On découvre que vous voir grandir, c’est se questionner chaque jour en se demandant si nos choix seront les bons, que participer à votre émancipation, c’est être à vos côtés lorsque vous tombez mais également vous laisser partir. On rêve de vous apporter le meilleur, de nous et du monde, on rêve d’idéal et de perfection. Vous êtes l’aboutissement de tous nos élans d’amour.
Mais vient le quotidien, le boulot trop prenant, le manque de temps. Et l’éducation rêvée devient un compromis entre nos désirs, les vôtres et les impératifs de nos sociétés.

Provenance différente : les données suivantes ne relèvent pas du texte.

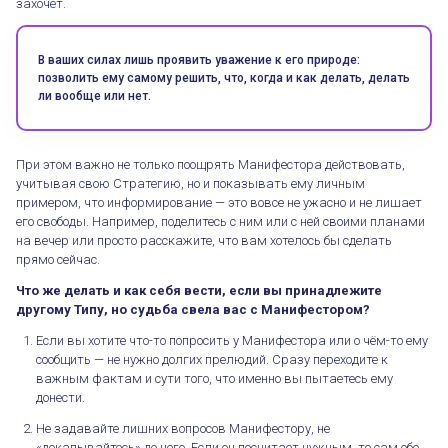
захочет.
В ваших силах лишь проявить уважение к его природе:
позволить ему самому решить, что, когда и как делать, делать
ли вообще или нет.
При этом важно не только поощрять Манифестора действовать,
учитывая свою Стратегию, но и показывать ему личным
примером, что информирование — это вовсе не ужасно и не лишает
его свободы. Например, поделитесь с ним или с ней своими планами
на вечер или просто расскажите, что вам хотелось бы сделать
прямо сейчас.
Что же делать и как себя вести, если вы принадлежите
другому Типу, но судьба свела вас с Манифестором?
Если вы хотите что-то попросить у Манифестора или о чём-то ему
сообщить — не нужно долгих прелюдий. Сразу переходите к
важным фактам и сути того, что именно вы пытаетесь ему
донести.
Не задавайте лишних вопросов Манифестору, не
«докапывайтесь» до него. Если он посчитает нужным, то сам обо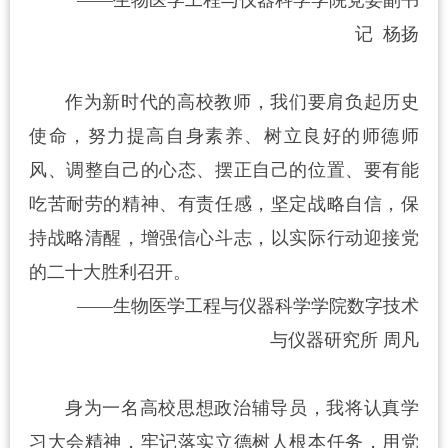
——生物医学工程与仪器科学学院党委副书
记 杨扬
作为新时代的高校教师，我们要肩负起历史
使命，努力提高自身素养、树立良好的师德师
风、调整自己的心态、摆正自己的位置、要有能
吃苦耐劳的精神、有责任感，坚定战略自信，保
持战略清醒，增强信心斗志，以实际行动迎接党
的二十大胜利召开。
——生物医学工程与仪器科学学院数字技术
与仪器研究所 周凡
身为一名高校思想政治辅导员，我将认真学
习大会精神，牢记落实立德树人根本任务，用党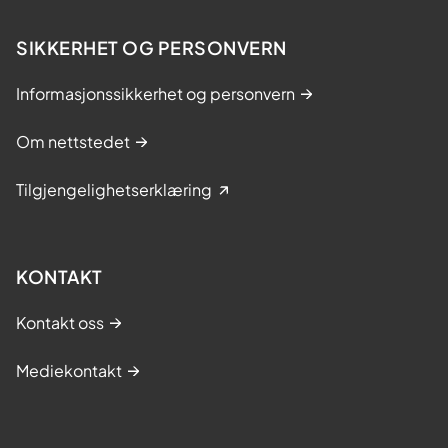
SIKKERHET OG PERSONVERN
Informasjonssikkerhet og personvern
Om nettstedet
Tilgjengelighetserklæring
KONTAKT
Kontakt oss
Mediekontakt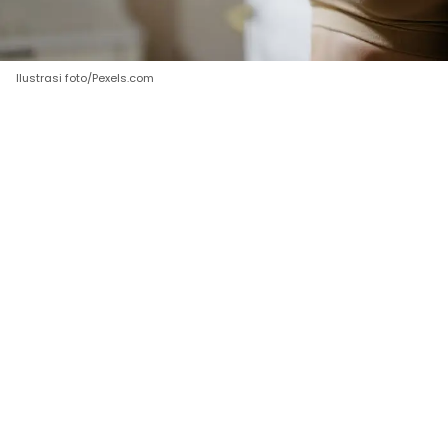
Ilustrasi foto/Pexels.com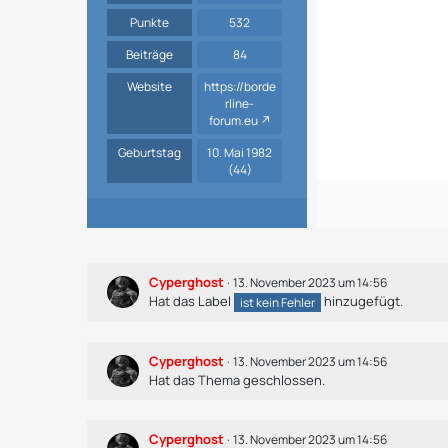
Punkte
532
Beiträge
84
Website
https://borde
rline-
forum.eu
Geburtstag
10. Mai 1982
(44)
Cyperghost
13. November 2023 um 14:56
Hat das Label
hinzugefügt.
ist kein Fehler
Cyperghost
13. November 2023 um 14:56
Hat das Thema geschlossen.
Cyperghost
13. November 2023 um 14:56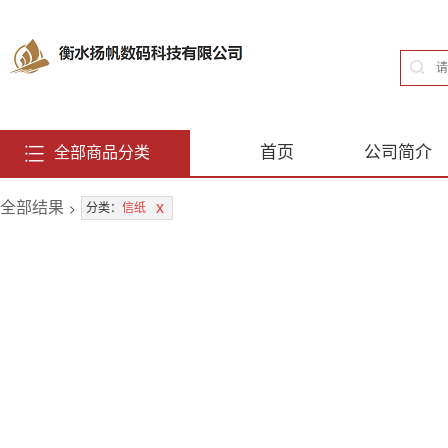
首页
公司简介
全部商品分类
全部结果
>
x
分类：
信纸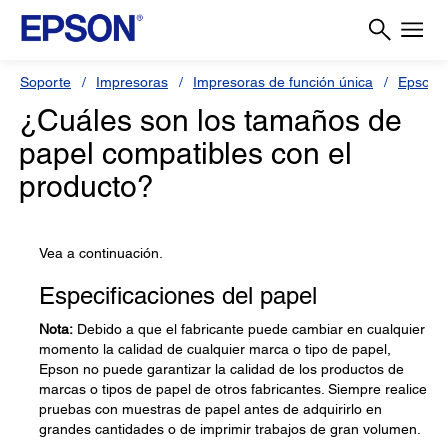
Soporte
Impresoras
Impresoras de función única
Epson 
¿Cuáles son los tamaños de
papel compatibles con el
producto?
Vea a continuación.
Especificaciones del papel
Nota:
Debido a que el fabricante puede cambiar en cualquier
momento la calidad de cualquier marca o tipo de papel,
Epson no puede garantizar la calidad de los productos de
marcas o tipos de papel de otros fabricantes. Siempre realice
pruebas con muestras de papel antes de adquirirlo en
grandes cantidades o de imprimir trabajos de gran volumen.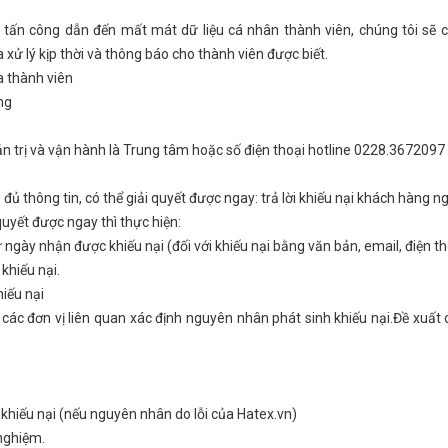
 tấn công dẫn đến mất mát dữ liệu cá nhân thành viên, chúng tôi sẽ c
xử lý kịp thời và thông báo cho thành viên được biết.
a thành viên
ng
ản trị và vận hành là Trung tâm hoặc số điện thoại hotline 0228.3672097
có đủ thông tin, có thể giải quyết được ngay: trả lời khiếu nại khách hàng n
quyết được ngay thì thực hiện:
 ngày nhận được khiếu nại (đối với khiếu nại bằng văn bản, email, điện t
khiếu nại.
hiếu nại
i các đơn vị liên quan xác định nguyên nhân phát sinh khiếu nại.Đề xuất
 khiếu nại (nếu nguyên nhân do lỗi của Hatex.vn)
 nghiệm.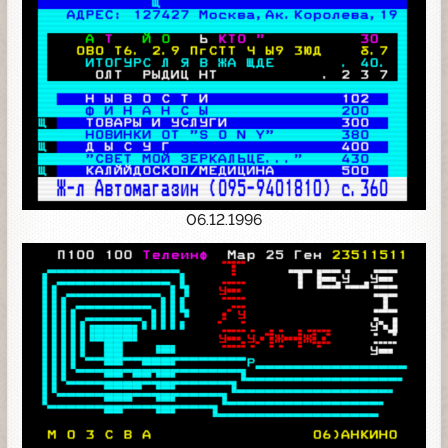
06.12.1996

Pourtant, l’éducation que j’aimerais vous offrir est un chemin à partager, un bout de route vers un savoir collectif. C’est ma part d’humanité qui a traversé des générations et m’a mené jusqu’à vous. C’est ce qui m’a relié à mes ancêtres lorsque je vous ai mis au monde et qui me relie aux générations à venir depuis que j’accompagne vos vies.
Je vous aiderai probablement à lire, à écrire et à compter. Mais je vous guiderai aussi à aimer, à partager, à coopérer. Je vous apprendrai à cultiver, à cuisiner et à faire un feu. A vous rebeller, parfois. A ne pas baisser les bras. A écouter les autres. A respecter la terre.
Et j’apprendrai de vous, le temps, la patience et le sacrifice. Je complèterai ma propre éducation afin de redessiner la société, de réenchanter les êtres et d’approcher votre poésie. Je réapprendrai à jouer, à ne plus me dépêcher, à deviner des animaux dans les nuages et à chanter.
Et notre éducation mutuelle, je l’espère, nous permettra d’élever nos consciences et de trouver, avec humilité, la place à occuper dans ce monde.
Car si l’éducation est un droit, il est avant tout un devoir de nos générations de léguer ce que nous avons de meilleur, en tant que parent, association, école ou enfant. Si l’éducation est un droit ne l’abîmons pas de certitudes, ne l’enfermons pas dans des institutions rigides. Car si l’éducation est un droit, c’est aussi un échange entre ce que nous pensons savoir et ce qui sera remis en question demain.